Architecture of Automation 10 October 2023
Eliminating "Spreadsheet Friction": Automating BI Pipelines for Bookings and POS Data
For many high-growth organisations, the "manual dashboard" is a familiar bottleneck. While teams are often proficient at exporting CSVs from Point of Sale (POS) systems and building formulas in Excel, this manual intervention creates a glass ceiling for scalability.
At Nexoryx, we view the transition from manual exports to automated data pipelines as a critical step in achieving Enterprise Data Maturity. Below, we explore how to bridge the gap between fragmented POS data and real-time leadership insights.
The Hidden Cost of Manual Reporting
The true danger of manual dashboarding isn't just the hours lost to "data janitoring"—it is the introduction of silent errors. Manual data manipulation, no matter how skilled the operator, eventually leads to:
- Version Fatigue: Multiple versions of "truth" circulating via email.
- Integrity Erosion: Uncaught spreadsheet errors that lead to flawed strategic decisions.
- Operational Lag: Decisions made on "last week’s data" rather than real-time shifts.
Integrating the Source: Bridging the API Gap
In a recent project environment involving fragmented retail data, the primary challenge was consolidating data from disparate platforms—specifically Roller (bookings) and GoodTill (sales and inventory).

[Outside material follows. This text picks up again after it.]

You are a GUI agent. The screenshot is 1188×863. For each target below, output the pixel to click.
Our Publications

While these platforms offer user-friendly interfaces and CSV exports, the strategic move is to bypass the GUI entirely. By leveraging Application Programming Interfaces (APIs), we can programmatically "pull" raw data directly into a secure, centralised environment.
The Architecture of Automation
To move from raw JSON data to a decision-ready dashboard, we follow a structured, serverless engineering path:
- 1. Serverless Data Acquisition: We utilize Python-based scripts running in a Cloud Environment (GCP/AWS). This "serverless" approach ensures the infrastructure only runs—and costs money—during the minutes it takes to fetch and process data.
- 2. Validation and Cleaning: Before data hits the database, it must be "vetted." We use Python to scrub the data, ensuring that formatting is consistent and validation rules are met.
- 3. The Central Repository: We implement a Relational Database (such as MySQL or PostgreSQL) to store both current and historical data. This acts as the "Single Source of Truth" that powers all future reporting.
- 4. Metric Engineering: We initially model KPIs using libraries like Pandas for rapid prototyping and client feedback. Once the logic is perfected, we productionise these calculations directly within the SQL environment for maximum speed and stability.
From Pipeline to Dashboard
Once the pipeline is scheduled (e.g., daily or weekly refreshes), the final step is connecting the database to a visualisation layer like Looker Studio, Power BI, or Tableau.
The result is a "hands-off" ecosystem where dashboards update automatically. Leaders no longer ask, "Is this data current?" instead, they ask, "What does this data tell us to do next?"
Executive Summary of the Automation Workflow:
- Connect: Native API integration with Roller, GoodTill, and other POS systems.
- Centralise: Consolidating bookings and inventory into a cloud-based SQL repository.
- Standardise: Automated cleaning and KPI calculation using Python and SQL.
- Visualise: Seamless connection to BI tools for real-time, error-free reporting.